Hace poco más de una semana, en Barcelona, una chica de catorce años estuvo a punto de diñarla por hacerse una foto molona. Con esa intención, se subió a la azotea de un edificio de ocho pisos dispuesta a colgarse de una viga que sobresalía de la fachada, momento en el que un amigo le haría la ansiada instantánea, que luego ella colgaría en su Instagram. La pobre llegó a colgarse de la viga, pero luego se quedó sufriendo un ataque de pánico en una estrecha cornisa, a una altura de cuarenta metros. Tuvieron que intervenir las fuerzas del orden para levantarla a pulso y devolverla a la azotea y a la posibilidad de seguir viviendo. Nada más lejos de mi intención que ejercer de carcamal sentencioso con una adolescente, pero no me negarán que es curioso que la obsesión por retratarse se esté extendiendo de manera tan amplia y peligrosa. Y la cría en cuestión ha tenido suerte.
No podemos decir lo mismo del joven malayo que, disfrazado de Spiderman, cayó al vacío desde la azotea de un edificio de Taiwan. Ni de la mujer rusa que se hizo un selfie en la bañera que resultó ser el último de su vida, pues se electrocutó porque tenía el móvil enchufado. En 2015 murió más gente en el mundo haciéndose selfies que por ataques de tiburón. El sector extremo de la fotografía amateur se va radicalizando, y cada vez se muestra más exigente consigo mismo. Que suban fotos de gatitos y perretes los pusilánimes aburguesados, parecen pensar esos radicales, nosotros, si no nos jugamos el pellejo, no le vemos la gracia al asunto. Creo que nos encontramos ante la fase más desquiciada de la obsesión humana por registrarlo todo, como si ya a nadie le bastase con la memoria para recordar las cosas.

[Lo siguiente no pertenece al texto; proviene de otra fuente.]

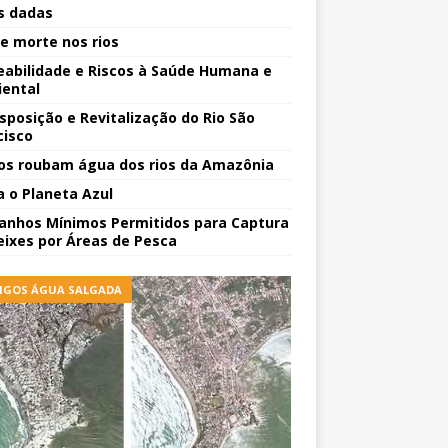
 dadas
 e morte nos rios
eabilidade e Riscos à Saúde Humana e
ental
sposição e Revitalização do Rio São
cisco
os roubam água dos rios da Amazônia
a o Planeta Azul
nhos Mínimos Permitidos para Captura
eixes por Áreas de Pesca
IGOS ÁGUA SALGADA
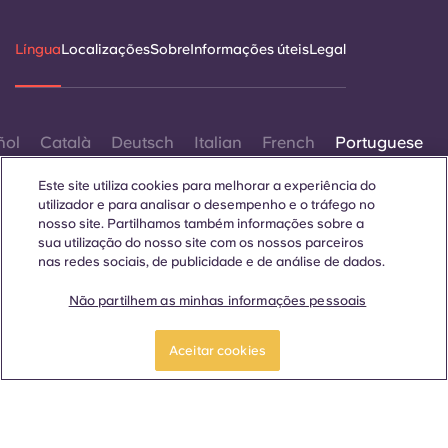
Língua
Localizações
Sobre
Informações úteis
Legal
ñol
Català
Deutsch
Italian
French
Portuguese
Este site utiliza cookies para melhorar a experiência do
utilizador e para analisar o desempenho e o tráfego no
nosso site. Partilhamos também informações sobre a
sua utilização do nosso site com os nossos parceiros
nas redes sociais, de publicidade e de análise de dados.
Contactar-nos
Não partilhem as minhas informações pessoais
Aceitar cookies
© 2026. Todos os direitos reservados.
Sempre que palavras que denotam um género específico
forem exibidas neste site, elas se aplicam a todos,
independentemente do género.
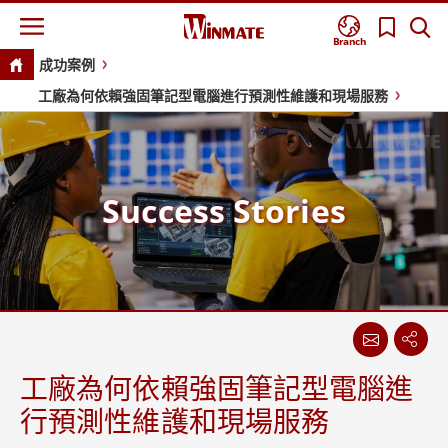
Branch
成功案例
工廠為何依賴強固筆記型電腦進行預測性維護和現場服務
Success Stories
工廠為何依賴強固筆記型電腦進
行預測性維護和現場服務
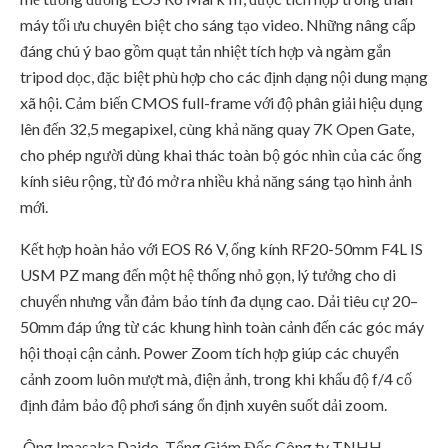
máy tối ưu chuyên biệt cho sáng tạo video. Những nâng cấp
đáng chú ý bao gồm quạt tản nhiệt tích hợp và ngàm gắn
tripod dọc, đặc biệt phù hợp cho các định dạng nội dung mạng
xã hội. Cảm biến CMOS full-frame với độ phân giải hiệu dụng
lên đến 32,5 megapixel, cùng khả năng quay 7K Open Gate,
cho phép người dùng khai thác toàn bộ góc nhìn của các ống
kính siêu rộng, từ đó mở ra nhiều khả năng sáng tạo hình ảnh
mới.
Kết hợp hoàn hảo với EOS R6 V, ống kính RF20-50mm F4L IS
USM PZ mang đến một hệ thống nhỏ gọn, lý tưởng cho di
chuyển nhưng vẫn đảm bảo tính đa dụng cao. Dải tiêu cự 20–
50mm đáp ứng từ các khung hình toàn cảnh đến các góc máy
hội thoại cận cảnh. Power Zoom tích hợp giúp các chuyển
cảnh zoom luôn mượt mà, điện ảnh, trong khi khẩu độ f/4 cố
định đảm bảo độ phơi sáng ổn định xuyên suốt dải zoom.
Ông Imasaka Daido, Tổng Giám Đốc Công ty TNHH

Lo importante es que se fijen en ti, destaques sobre la competencia y dejes de ser un rostro en la multitud
Los Kinks grabaron a finales de los años 60 una canción titulada People take pictures of each other (La gente se hace fotos mutuamente) que constituía una reflexión muy triste --y típica de su líder, el gran Ray Davies-- sobre la manía de los humanos de inmortalizar cada momento de su existencia, just to prove that they loved one another, just to prove that they really existed (solo para demostrar que se querían, solo para demostrar que realmente existieron), y acababa con el ruego del cantante ante la sobredosis de fotos: Don't show me no more, please (No me enseñes más, por favor).
La popularización de la fotografía fue el primer paso hacia la electrocución en la bañera. Los que ya tenemos una edad aún recordamos con horror cuando se puso de moda montar sesiones de diapositivas que duraban horas y que solían mostrar la alegría (ajena) del viaje a personas a las que se la sudaba ese viaje y, en muchas ocasiones, sus protagonistas. El tomavistas viejuno cedió su lugar al vídeo y el vídeo a lo digital. Había que registrarlo todo: lo que no se fotografía ni se graba no existe, es como si nunca hubiera sucedido. Y el género estaba obligado a evolucionar. ¿Quién quiere ver a una pareja de pantuflistas abrazados en una góndola veneciana o haciendo como que sostienen la torre de Pisa? Con semejantes birrias no llegas a ninguna parte en Instagram. Si eres famosilla, no te olvides de enseñar el culo con cierta frecuencia, o bajará tu número de followers. Y si no te conoce ni tu padre, pues ya sabes, o te caes de una azotea o te electrocutas en la bañera. Lo importante es que se fijen en ti, destaques sobre la competencia y dejes de ser un rostro en la multitud.